Stock and GDP Outlook, for Week Ending 05/20/2022
Improving economy, for commodity producers
Another week, another drop in stock prices and NGDP growth expecations. Inflation expecations were down even more sharply than those of NGDP growth, and more so than Treasury rates, indicating a rise in RGDP growth expectations amidst all of the red.
So, was it a good week? Probably not. The monetary instability causing market instability is wholly unnecessary. Yes, bringing down inflation expectations is important in adhering to an average inflation target, and a clear monetary policy goal is important for macroeconomic stability. However, as regular readers know, I don’t think average inflation targeting is an optimal policy regime.
The moment we’re in illustrates how ridiculous an average inflation target is, setting aside how ill-defined it is. We’re currently in the midst of serious supply shocks caused by the pandemic, Ukraine invasion, and other factors. That increases inflation, while depressing real GDP. So, the Fed has overshot its 2% average inflation target, and now feels it necessary to lower NGDP to get inflation under control. And, to have any hope of monetary stability, the Fed must be expected adhere to its inflation target in some manner, or at least implicitly set other expectations on which markets can rely.

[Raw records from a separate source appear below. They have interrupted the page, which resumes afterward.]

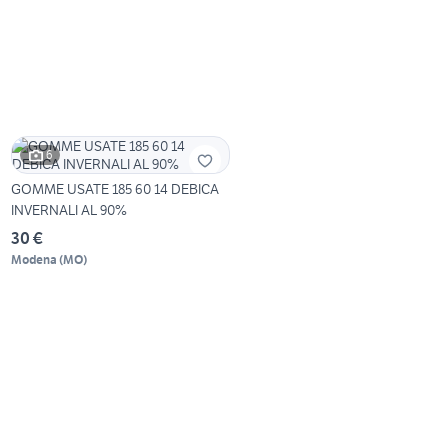
6
GOMME USATE 185 60 14 DEBICA
INVERNALI AL 90%
30 €
Modena
(
MO
)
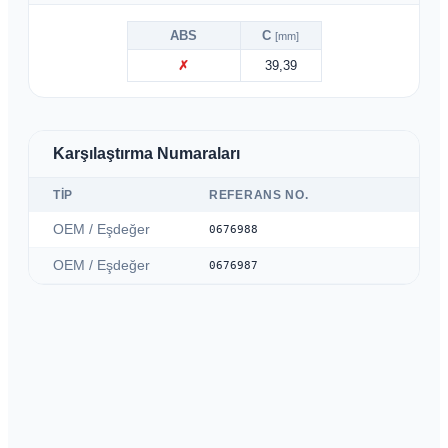
ABS
C
[mm]
✗
39,39
Karşılaştırma Numaraları
TIP
REFERANS NO.
OEM / Eşdeğer
0676988
OEM / Eşdeğer
0676987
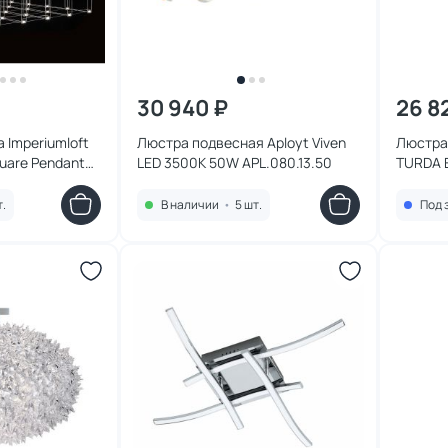
30 940 ₽
26 8
 Imperiumloft
Люстра подвесная Aployt Viven
Люстра
uare Pendant
LED 3500К 50W APL.080.13.50
TURDA 
 LED 1W 252291-
т.
В наличии
•
5 шт.
Под 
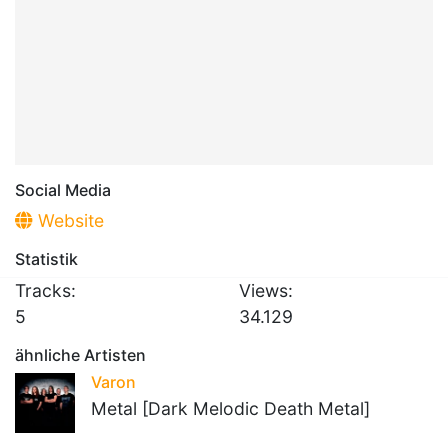
Social Media
Website
Statistik
Tracks:
Views:
5
34.129
ähnliche Artisten
Varon
Metal [Dark Melodic Death Metal]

How much lower should inflation be, optimally? My model indicates that the current expected real GDP growth path is about 1.63%, so with 2% inflation, that would suggest the NGDP growth path should be around 3.63%. But, that’s below the pre-recession trend. That might be fine, particularly if 1.63% real growth is the new normal, but does anyone believe it is? It seems very likely that RGDP growth will rise with relief from the supply shocks. So, even if the Fed merely lowers inflation back down to 2%, leaving the average inflation rate above 2% for this period, it may depress sustainable real growth at some point.

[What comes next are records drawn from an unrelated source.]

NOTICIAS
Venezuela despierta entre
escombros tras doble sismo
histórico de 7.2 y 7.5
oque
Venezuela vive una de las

This is why I favor an NGDP level target. This is the same as targeting aggregate demand. This allows inflation to rise and fall opposite real growth. It is the monetary policy approach that helps keep employment and nominal liquid asset prices as stable as possible. It keeps nominal economic growth on a constant trend.

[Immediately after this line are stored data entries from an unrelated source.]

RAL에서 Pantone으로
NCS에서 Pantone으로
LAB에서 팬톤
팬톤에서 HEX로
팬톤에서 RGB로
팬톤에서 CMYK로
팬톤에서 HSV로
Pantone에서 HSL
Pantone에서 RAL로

In our current situation, the Fed could, for example, just adopt a 4.5% NGDP level target, boost the economy just a bit, and then just maintain the growth at 4.5%. No need for further tightening and resulting instability, and it would not threaten to cut the legs off of a recovery in real GDP growth that will presumably eventually come.
By the way, for those uninitiated, NGDP level targeting is certainly not an idea original to me. It’s an idea that’s existed for decades, currently championed by economists such as Marcus Nunes, Scott Sumner, and David Beckworth, among others, all of whom write excellently on the subject. Lars Christenson is another excellent so-called “market-monetarist” economist who writes very articulately on the topic, along with fellow travelers such as George Selgin. I borrow heavily from all of these economists, and others.
This is an idea whose time has come, and I hope a model like mine can contribute to the adoption of an NGDP level target. The Fed reviews how it conducts its monetary policy now roughly every 5 years. I hope sympathetic readers will help spread the word about the superiority of such an approach.
Note: This post, as is the case with all my posts, should not be construed as offering investment advice. Such advice should be tailored to the individual investor by qualified professionals who, ideally, are fiduciaries.